Enfin, les éléments médicaux produits aux débats démontrent qu’elle a été victime d’un burn-out ou d’une dépression réactionnelle en raison de difficultés de relations professionnelles.
Dans ces conditions, le traumatisme psychologique ou le choc émotionnel invoqué par Madame D E n’est pas survenu à la suite d’un fait générateur précis. En effet, l’entretien du 18 octobre s’est déroulé dans de bonnes conditions sans agressivité, ni violence et son contenu n’était pas imprévisible compte tenu de l’absence de réalisation de l’entretien pour l’année 2012 et des refus antérieurs de promotion par la hiérarchie de Madame D E. Cet entretien s’inscrit donc dans la continuité de la dégradation des relations avec sa hiérarchie ce qui n’est pas compatible avec un fait accidentel présentant un caractère soudain et imprévu. Dès lors, le traumatisme psychologique ne peut être attribué avec certitude à cet entretien et ne peut pas constituer un fait accidentel au sens de l’article L. 411-1 du code de la sécurité sociale.

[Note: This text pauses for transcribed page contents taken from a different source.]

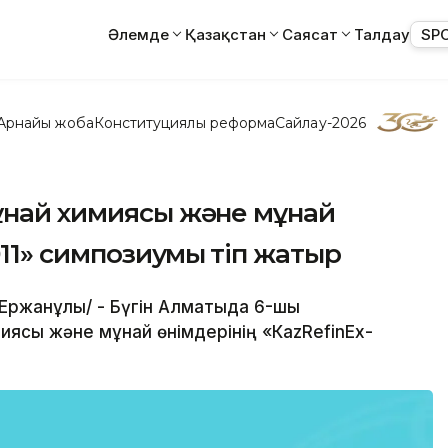
Әлемде
Қазақстан
Саясат
Талдау
SP
Арнайы жоба
Конституциялық реформа
Сайлау-2026
ұнай химиясы және мұнай
011» симпозиумы өтіп жатыр
к Ержанұлы/ - Бүгін Алматыда 6-шы
ясы және мұнай өнімдерінің «КazRefinEx-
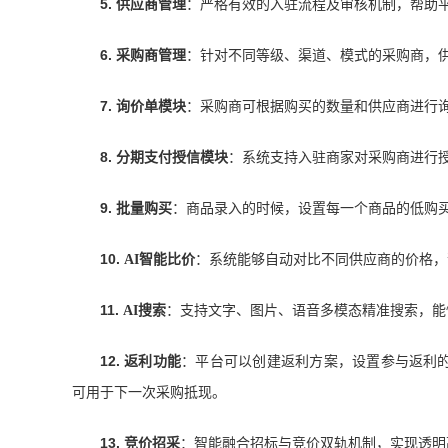
5.
供应商管理
：严格有效的入驻流程及审核机制，帮助
6.
采购商管理
：针对不同等级、渠道、模式的采购商，
7.
询价单模块
：采购商可根据购买的数量和供应商进行
8.
分期支付授信模块
：系统支持入驻商家对采购商进行
9.
批量购买
：商品录入的时候，设置每一个商品的低购
10.
：系统能够自动对比不同供应商的价格，
AI智能比价
11.
：支持文字、图片、语音多模态精准搜索，能
AI搜索
12.
返利功能
：平台可以创建返利方案，设置参与返利
可用于下一次采购抵现。
13.
竞价招采
：智能融合招标与竞价双轨机制，实现透明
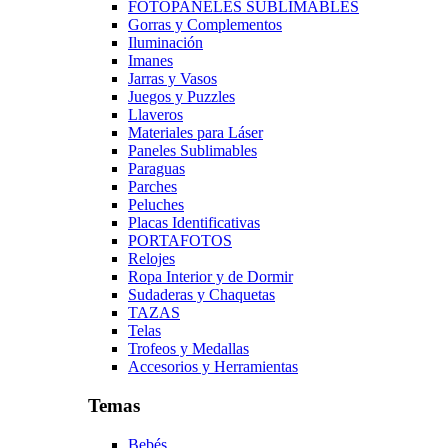
FOTOPANELES SUBLIMABLES
Gorras y Complementos
Iluminación
Imanes
Jarras y Vasos
Juegos y Puzzles
Llaveros
Materiales para Láser
Paneles Sublimables
Paraguas
Parches
Peluches
Placas Identificativas
PORTAFOTOS
Relojes
Ropa Interior y de Dormir
Sudaderas y Chaquetas
TAZAS
Telas
Trofeos y Medallas
Accesorios y Herramientas
Temas
Bebés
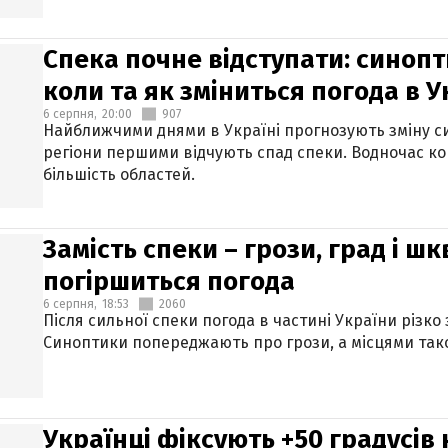
Спека почне відступати: синопт
коли та як зміниться погода в У
6 серпня,
20:00
907
Найближчими днями в Україні прогнозують зміну син
регіони першими відчують спад спеки. Водночас к
більшість областей.
Замість спеки – грози, град і шк
погіршиться погода
6 серпня,
18:53
2060
Після сильної спеки погода в частині України різко
Синоптики попереджають про грози, а місцями тако
Українці фіксують +50 градусів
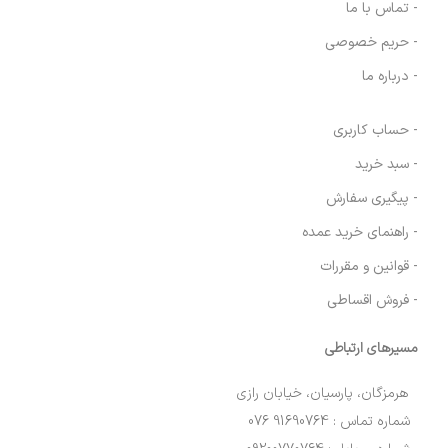
- تماس با ما
- حریم خصوصی
- درباره ما
- حساب کاربری
- سبد خرید
- پیگیری سفارش
- راهنمای خرید عمده
- قوانین و مقررات
- فروش اقساطی
مسیرهای ارتباطی
هرمزگان، پارسیان، خیابان رازی
شماره تماس : 91690764 076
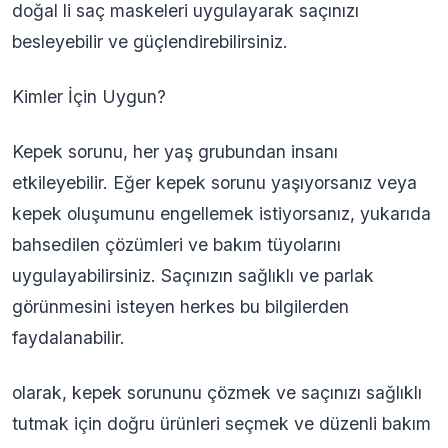
doğal li saç maskeleri uygulayarak saçınızı
besleyebilir ve güçlendirebilirsiniz.
Kimler İçin Uygun?
Kepek sorunu, her yaş grubundan insanı
etkileyebilir. Eğer kepek sorunu yaşıyorsanız veya
kepek oluşumunu engellemek istiyorsanız, yukarıda
bahsedilen çözümleri ve bakım tüyolarını
uygulayabilirsiniz. Saçınızın sağlıklı ve parlak
görünmesini isteyen herkes bu bilgilerden
faydalanabilir.
olarak, kepek sorununu çözmek ve saçınızı sağlıklı
tutmak için doğru ürünleri seçmek ve düzenli bakım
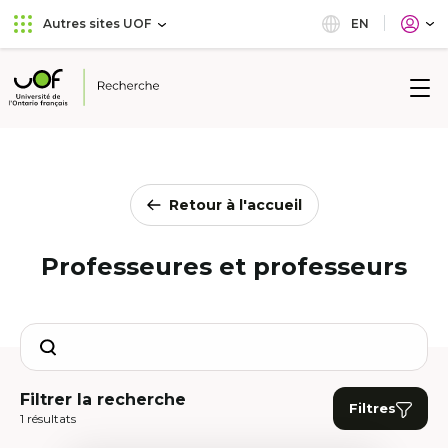
Aller
Passer
EN
Autres sites UOF
au
au
menu
contenu
principal
Université
de
l'Ontario
français
Retour à l'accueil
Professeures et professeurs
Search
Filtrer la recherche
Filtres
1 résultats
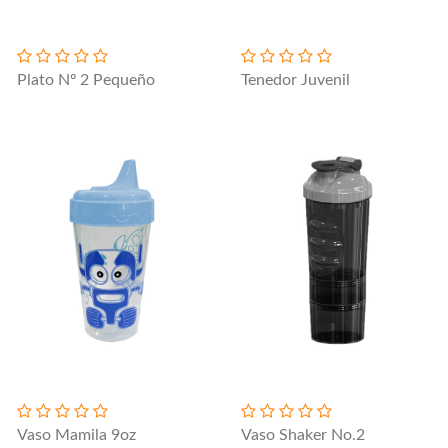
Plato Nº 2 Pequeño
Tenedor Juvenil
Vaso Mamila 9oz
Vaso Shaker No.2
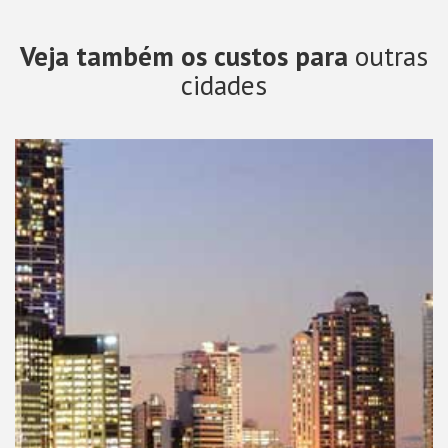
Veja também os custos para
outras
cidades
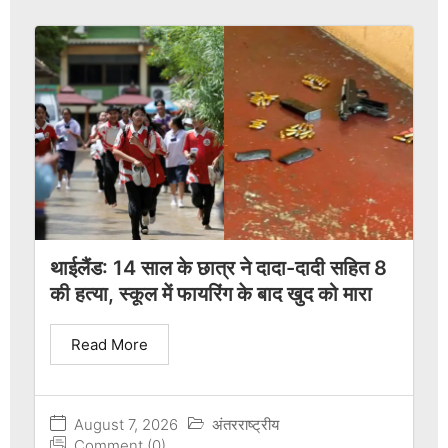
थाईलैंड: 14 साल के छात्र ने दादा-दादी सहित 8
की हत्या, स्कूल में फायरिंग के बाद खुद को मारा
Read More
August 7, 2026
अंतरराष्ट्रीय
Comment (0)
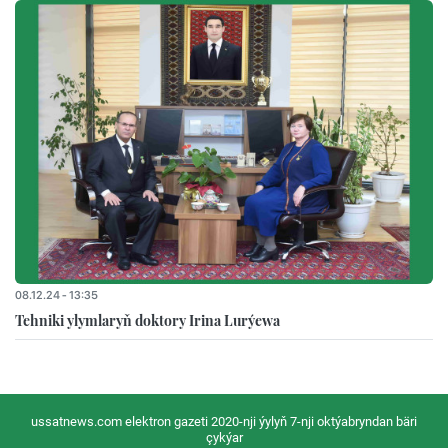
08.12.24 - 13:35
Tehniki ylymlaryň doktory Irina Lurýewa
ussatnews.com elektron gazeti 2020-nji ýylyň 7-nji oktýabryndan bäri
çykýar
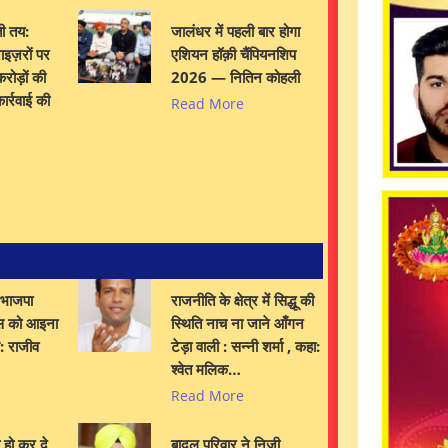
ी तय:
जालंधर में पहली बार होगा
इज़रों पर
एशियन हॉक़ी चैंपियनशिप
रोड़ों की
2026 — नितिन कोहली
ार्रवाई की
Read More
 भाजपा
राजनीति के क्षेत्र में सिद्धू की
स को आइना
स्थिति नाच ना जाने आँगन
स: राजीव
टेड़ा वाली : सन्नी शर्मा , कहा:
श्वेत मलिक…
Read More
य हो कर दे
बादल परिवार ने निजी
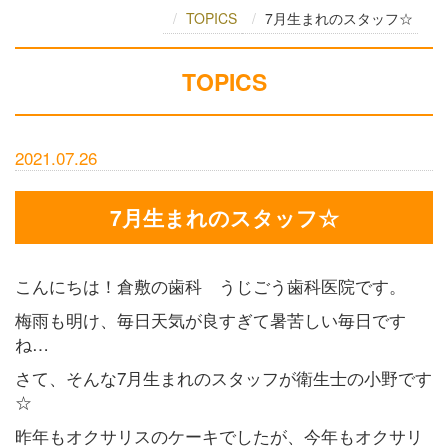
TOPICS
7月生まれのスタッフ☆
TOPICS
2021.07.26
7月生まれのスタッフ☆
こんにちは！倉敷の歯科 うじごう歯科医院です。
梅雨も明け、毎日天気が良すぎて暑苦しい毎日です
ね…
さて、そんな7月生まれのスタッフが衛生士の小野です
☆
昨年もオクサリスのケーキでしたが、今年もオクサリ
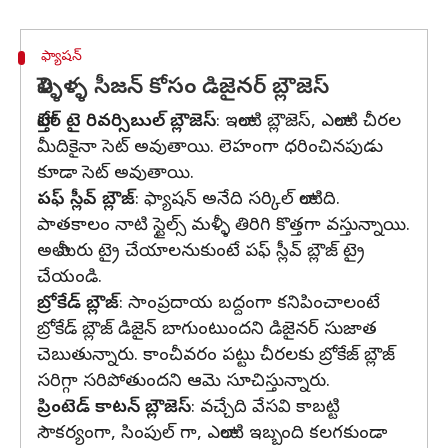
ఫ్యాషన్
పెళ్ళిళ్ళ సీజన్ కోసం డిజైనర్ బ్లౌజెస్
హాల్తేర్ టై రివర్సిబుల్ బ్లౌజెస్
: ఇలాంటి బ్లౌజెస్, ఎలాంటి చీరల
మీదికైనా సెట్ అవుతాయి. లెహంగా ధరించినపుడు
కూడా సెట్ అవుతాయి.
పఫ్ స్లీవ్ బ్లౌజ్
: ఫ్యాషన్ అనేది సర్కిల్ లాంటిది.
పాతకాలం నాటి స్టైల్స్ మళ్ళీ తిరిగి కొత్తగా వస్తున్నాయి.
అలా మీరు ట్రై చేయాలనుకుంటే పఫ్ స్లీవ్ బ్లౌజ్ ట్రై
చేయండి.
బ్రోకేడ్ బ్లౌజ్
: సాంప్రదాయ బద్దంగా కనిపించాలంటే
బ్రోకేడ్ బ్లౌజ్ డిజైన్ బాగుంటుందని డిజైనర్ సుజాత
చెబుతున్నారు. కాంచీవరం పట్టు చీరలకు బ్రోకేజ్ బ్లౌజ్
సరిగ్గా సరిపోతుందని ఆమె సూచిస్తున్నారు.
ప్రింటెడ్ కాటన్ బ్లౌజెస్
: వచ్చేది వేసవి కాబట్టి
సౌకర్యంగా, సింపుల్ గా, ఎలాంటి ఇబ్బంది కలగకుండా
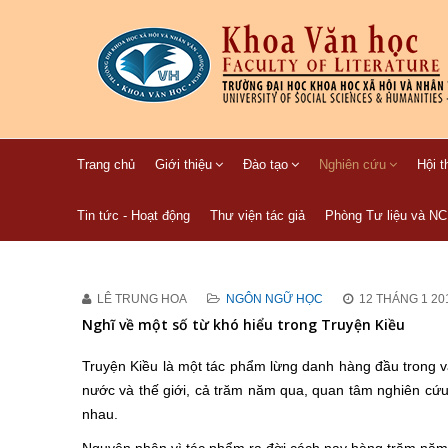
Trang chủ
Giới thiệu
Đào tạo
Nghiên cứu
Hội t
Tin tức - Hoạt động
Thư viện tác giả
Phòng Tư liệu và N
LÊ TRUNG HOA
NGÔN NGỮ HỌC
12 THÁNG 1 20
Nghĩ về một số từ khó hiểu trong Truyện Kiều
Truyện Kiều là một tác phẩm lừng danh hàng đầu trong 
nước và thế giới, cả trăm năm qua, quan tâm nghiên cứu
nhau.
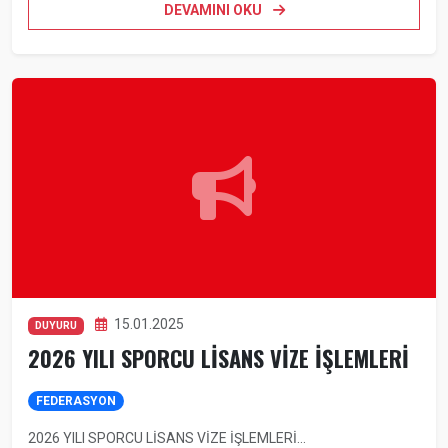
DEVAMINI OKU
15.01.2025
DUYURU
2026 YILI SPORCU LİSANS VİZE İŞLEMLERİ
FEDERASYON
2026 YILI SPORCU LİSANS VİZE İŞLEMLERİ...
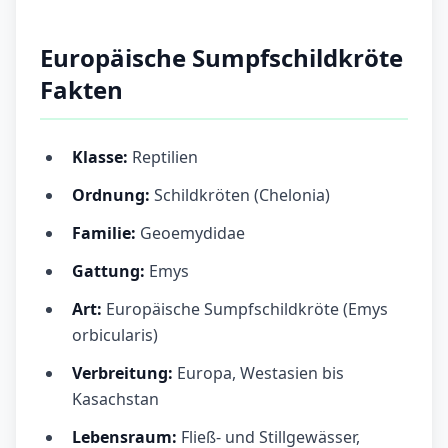
Europäische Sumpfschildkröte
Fakten
Klasse:
Reptilien
Ordnung:
Schildkröten (Chelonia)
Familie:
Geoemydidae
Gattung:
Emys
Art:
Europäische Sumpfschildkröte (Emys
orbicularis)
Verbreitung:
Europa, Westasien bis
Kasachstan
Lebensraum:
Fließ- und Stillgewässer,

La dépression réactionnelle ou le burn-out présenté par Madame D E ne pouvant pas être qualifié d’accident du travail, le jugement entrepris doit être réformé et Madame D E doit être déboutée de ses demandes.
L’équité commande de ne pas faire application de l’article 700 du code de procédure civile, au cas d’espèce.
PAR CES MOTIFS
La Cour,
Statuant publiquement, en dernier ressort et contradictoirement par mise à disposition de l’arrêt au greffe de la cour,
Infirme le jugement rendu le 10 février 2014 par le tribunal des affaires de sécurité sociale de Pau, en toutes ses dispositions,
Statuant à nouveau,
Confirme la décision de la commission de recours amiable de la Caisse Primaire d’Assurance Maladie de Pau-Pyrénées en date du 26 juin 2013,
Déboute Madame D E de ses demandes,
Dit n’y avoir lieu à application de l’article 700 du code de procédure civile,
Constate l’absence de dépens dans la présente procédure.
Arrêt signé par Madame THEATE, Présidente, et par Madame HAUGUEL, greffière, à laquelle la minute de la décision a été remise par le magistrat signataire.